In most cases, the creation of a fertility reserve currently involves the cryopreservation of unfertilized oocytes, rather than of ovarian tissue. Most of the women who decide to undergo this procedure are over 35 years old. According to data from the FertiPROTEKT registry, most such procedures carried out in the years 2012 and 2013 involved a single stimulation cycle. The theoretical probability of childbirth per stimulation is 40% in women under age 35 and 30% in women aged 35 to 39. If the oocytes are kept for use at a later date, rather than at once, the maternal risk is higher, because the mother is older during pregnancy. The risk to the child may be higher as well because of the need for in vitro fertilization (IVF). Pregnancy over age 40 often leads to complications such as gestational diabetes and pre-eclampsia. IVF may be associated with a higher risk of epigenetic abnormalities. Ethicists have upheld women’s reproductive freedom while pointing out that so-called social freezing merely postpones social problems, rather than solving them.

Conclusion

Fertility preservation for non-medical reasons should be critically discussed, and decisions should be made on a case-by-case basis.

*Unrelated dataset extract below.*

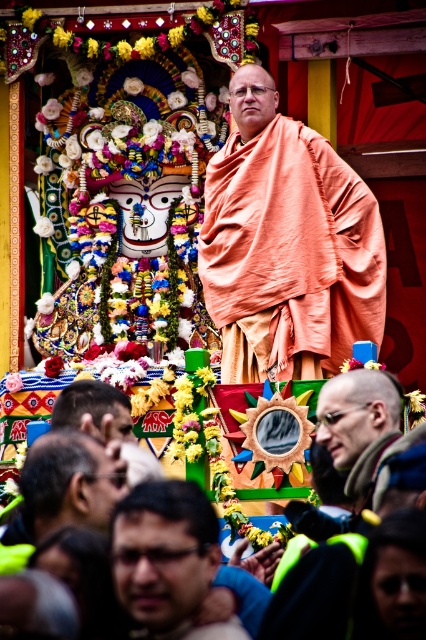 You are a photographer at the festival, and you want to capture both the bald head at center and the brown hair at lower left in a single frame. Which of the two objects would require you to adjust your camera angle more to ensure they are both in focus?

The bald head at center has a lesser width compared to brown hair at lower left. Since the bald head is narrower, it might be easier to keep in focus while adjusting for the wider brown hair at lower left, requiring more careful angle adjustment to ensure both are sharp.

In the festival scene, you see a bald head at center and brown hair at lower left. Which one is smaller?

The bald head at center is smaller than brown hair at lower left. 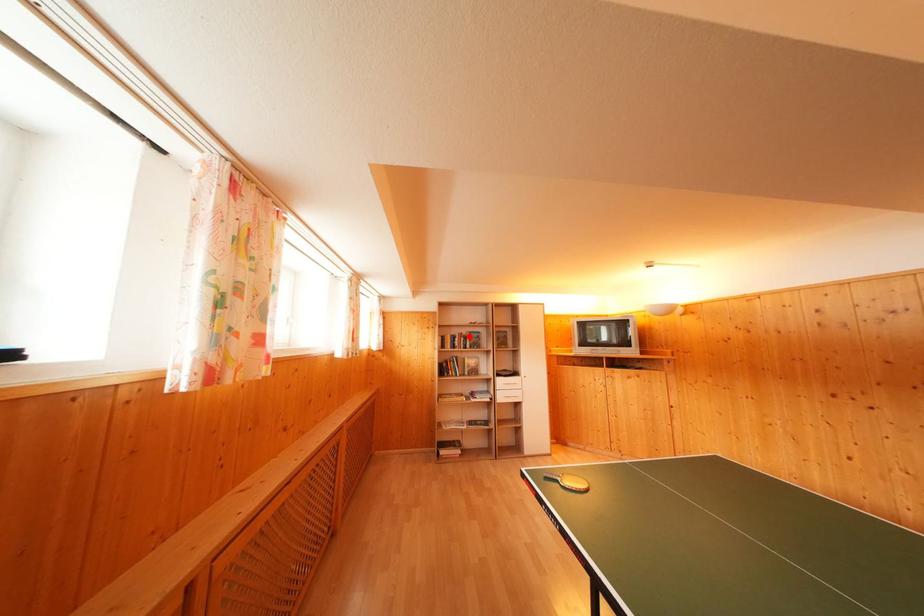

Thanks to advances in reproductive medicine and reproductive biology, oocytes can now be harvested by means of gonadotropin stimulation with minimal risk (<1%) of hyperstimulation and unfertilized oocytes can be cryopreserved. In recent years these techniques have been used for medically indicated preservation of fertility, e.g., in women undergoing chemotherapy or radiotherapy (1, 2). Once the medical indications were confirmed, it was only a short step to the use of the same techniques for non-medical reasons. This kind of intervention—often referred to as “social freezing”—is of a quite different dimension than medically indicated cryopreservation or “medical freezing”. In the case of medical indications, emergency measures are taken to preserve fertility in the event of loss of gonadal function owing to cytotoxic treatment. In non-medical indications the woman concerned wishes to postpone pregnancy and childbirth, perhaps for career reasons or because she does not currently have a partner. Although medical freezing and social freezing cannot always be clearly distinguished, the risks of fertility-preserving measures as well as their efficacy have to be evaluated from the medical and ethical viewpoints.

Techniques

Both ovarian tissue and unfertilized oocytes can be preserved. If the woman is in a stable relationship, fertilized oocytes in the form of zygotes or embryos can be placed in storage.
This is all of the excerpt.